Kitabı oku: «Solo se lo diría a un extraño», sayfa 2
Siete
Juan me contó que existían asociaciones anónimas para adictos a las relaciones. Sin entender bien a qué se refería, no tuve dudas de que yo cumpliría con todos los requisitos para ocupar una de las sillas, acomodadas en círculo, en alguna cancha de básquet venida a menos.
El sexo me fascina, me permite deshacerme de la banda presidencial y cumplir el rol del subordinado. Pero el sexo nunca será tan sexy como las relaciones; esas que incluyen despedidas desgarradoras, peleas a los gritos, cartas de amor, rupturas para siempre que jamás son para siempre.
Conmigo nunca nada termina.
Colecciono hombres que tuve que dejar ir pero nunca abandoné del todo.
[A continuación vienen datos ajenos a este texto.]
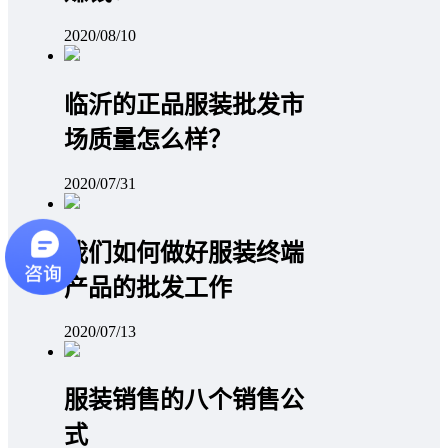
2020/08/10
临沂的正品服装批发市
场质量怎么样？
2020/07/31
我们如何做好服装终端
产品的批发工作
2020/07/13
服装销售的八个销售公
式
Son mi archipiélago de endorfina, mi hamaca para un ego insaciable que, lejos de engordar con la lista de asociados, se adelgaza y pide más.
Pero no se confundan: mi corazón es noble y mi contrato, justo. A mis chicos los cuido y los quiero; me preocupo por sus mujeres, sus hijos, sus trabajos. En ocasiones, los busco. Les devuelvo un poco de vida mientras les lamo las heridas que solo me dejan ver a mí.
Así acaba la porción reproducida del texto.